● Task prompt
Go through the data below and return each line where the string "мылом" appears.

● Information given
= = = = =
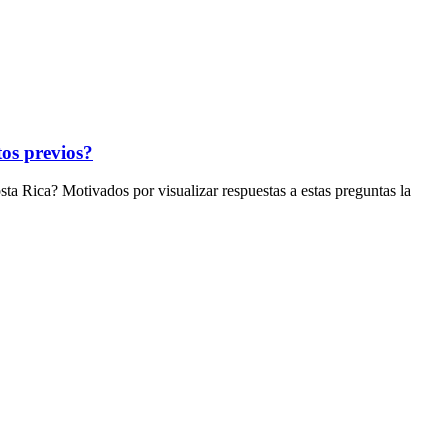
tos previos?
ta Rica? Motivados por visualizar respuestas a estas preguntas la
= = = = =
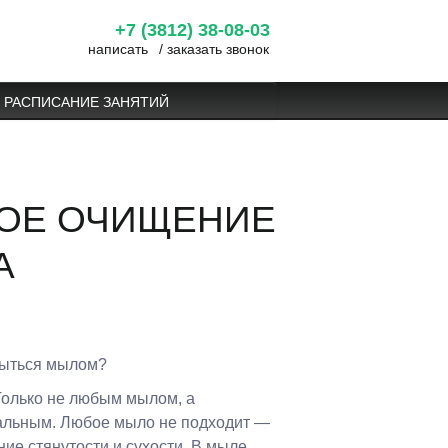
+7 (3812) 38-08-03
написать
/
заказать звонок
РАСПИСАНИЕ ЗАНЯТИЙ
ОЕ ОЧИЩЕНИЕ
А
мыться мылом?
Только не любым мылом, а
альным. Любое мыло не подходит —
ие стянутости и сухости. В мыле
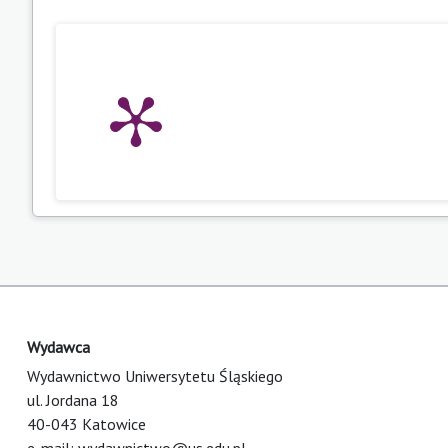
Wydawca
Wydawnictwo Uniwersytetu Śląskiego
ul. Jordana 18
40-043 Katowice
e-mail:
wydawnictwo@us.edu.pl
= = = = =
● Output for this exercise
мыться мылом?
Только не любым мылом, а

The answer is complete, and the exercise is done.